Khodrocar - Its vastly muscular turbo torque, four-wheel drive and glassy view out should put it head and shoulders above pretty much anything that relies on just two tyres to engage the engine with the roadway.
Remind me. How much engine?
It’s a new 444bhp effort – very similar in power to the revvy old V8, but this time it has twin turbos, which squeeze all that power from just 2.9 litres and six pistons. The torque figure is 442lb ft from just 1,900rpm.
How does that work out?
Mostly it’s a humdinger. For overtaking or blasting out of a roundabout, just aim foot at carpet. It’ll drop a gear then simply catapult away. In the mid-ranges the sound is a rather honeyed blare, an enjoyably old-school noise from such a modern engine.
It is, however, imperfect. Despite all its modernity (hot-V turbo position, twin blowers, variable inlet lift) the throttle response is pretty sleepy. Say you’re rounding an unknown corner, and the vision opens ahead of you. You want power, and you want it now. What you get instead is t…urbo lag.
One solution is to pull it into a gear lower and use big revs, because above about 4,500rpm, the problem is largely gone. But then you crash into the red-line at just 6,300rpm, so that’s not really a solution.
Still, with all that traction you’ll still be making progress?
Oh yes. But just going crazy-fast isn’t really what a sporty car should be about. Indeed in Britain, speed isn’t the point these days. What matters is flow and feel and confidence.
Any of those then?
Confidence to the point of swagger. That’s the Quattro thing. It flows fluidly along too. The engine is lighter than the old V8, and the sport rear differential vectors the torque to pivot the car into a bend.
It’s very nicely balanced in corners, and when those puffers leap into wakefulness, it sets into very subtle but satisfying oversteer. Feel? Through the seat, yes. Through the steering wheel, not really. It’s a command-and-control apparatus, with little two-way intimacy.

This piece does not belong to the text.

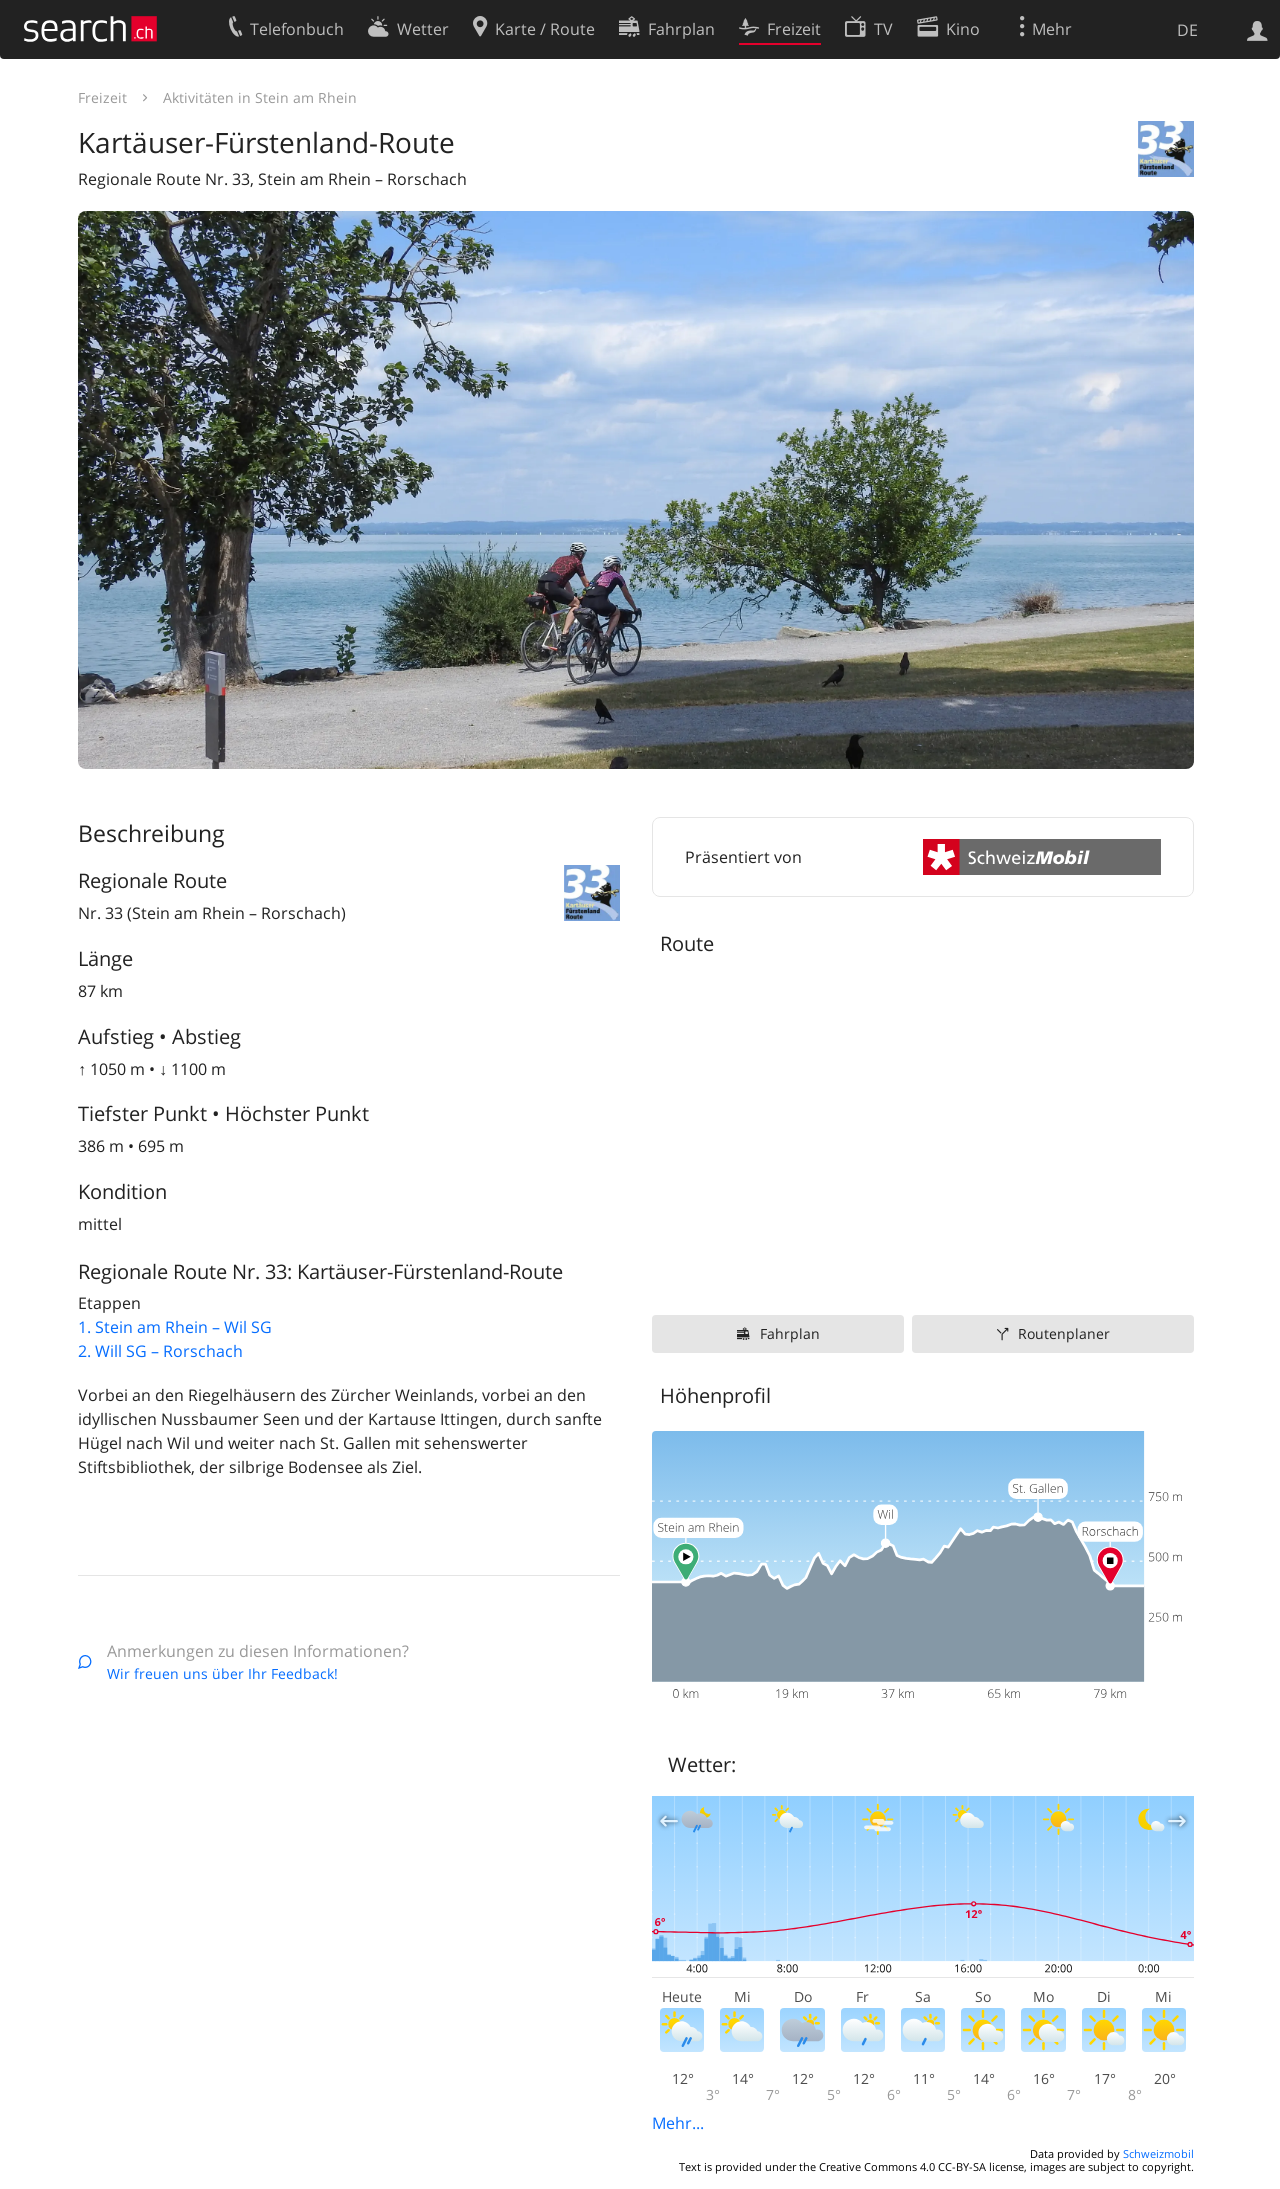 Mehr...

Which of the chassis options did that car have?
Good question. Only 20-inch wheels, over the standard 19s. No dynamic ride control (£2,000). No loud ‘sports’ exhaust (£1,250). No active steering (£950). No ceramic brakes (£6,000).
Did you miss them?
Not really. So that’s a total of £10,200 well saved.
The ride is actually as pliant as a not-too-extreme hot-hatchback’s, bearable in town and on motorways. I was on bumpy roads so I didn’t need the sharper ‘sports’ damper setting the dynamic system would have given me. This is Britain – the turbulence was already enough to set Audi’s famously well-attached cabin fittings into a bit of a twitter.

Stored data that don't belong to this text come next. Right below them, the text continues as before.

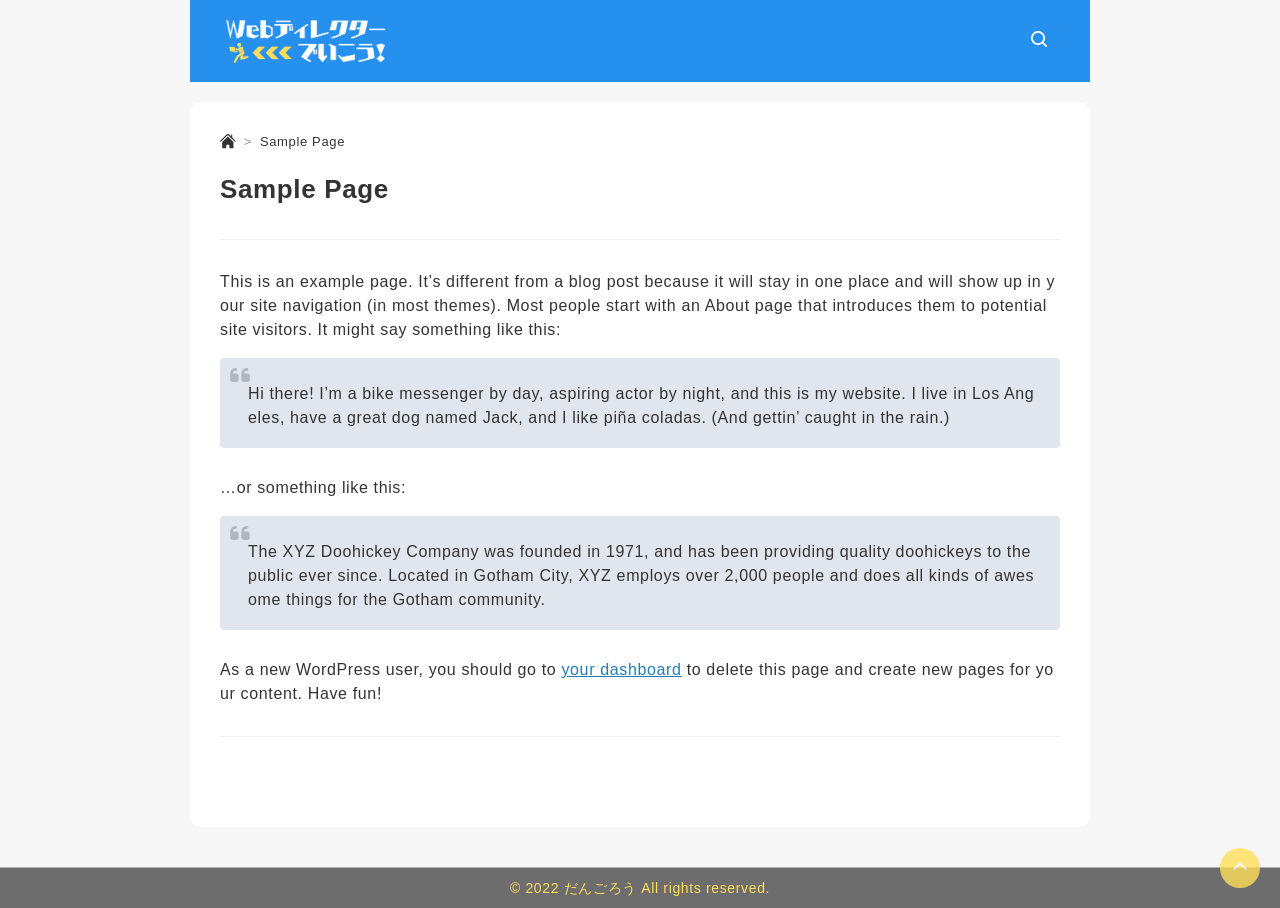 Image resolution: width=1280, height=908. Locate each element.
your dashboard (621, 669)
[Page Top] (1240, 868)
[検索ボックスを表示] (1039, 41)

The RS4’s optional Dynamic steering, unusually, locks into a constant ratio in its dynamic setting, which should avoid the unnatural feel such systems usually have. Really then it’s just there to moderate urban wheel-twirling in its ‘comfort’ setting. Not needed.
Ceramic brakes might be good for track work or coming fully loaded down an alp. For solo driving along B-roads in Northants, on the other hand, I certainly didn’t feel deprived.
An estate should be an all-round car. Is this an all-round good drive?
The chassis suits the unpredictable grip of the four seasons, and can take the British rough with the smooth. That feeling of unquenchable confidence is a wonderful everyday asset. The powertrain is mostly magnificent too, especially on roads you know, when right-foot anticipation can cancel out the turbo lag.
And Audi doesn’t muck up the estate part of things. All the space and practicality is taken care of with ruthless excellence, and bestows you some delightful details too. The cabin materials, the driver controls, the connectivity and the interfaces are all exemplary too. Audi, as ever, has that stuff nailed.
Not to mention that wonderful old RS Avant trick of looking like the mechanicals are one size too big for the body. So the statics of the RS4 Avant are most wantable. On most days – and in many conditions – the dynamics are the same.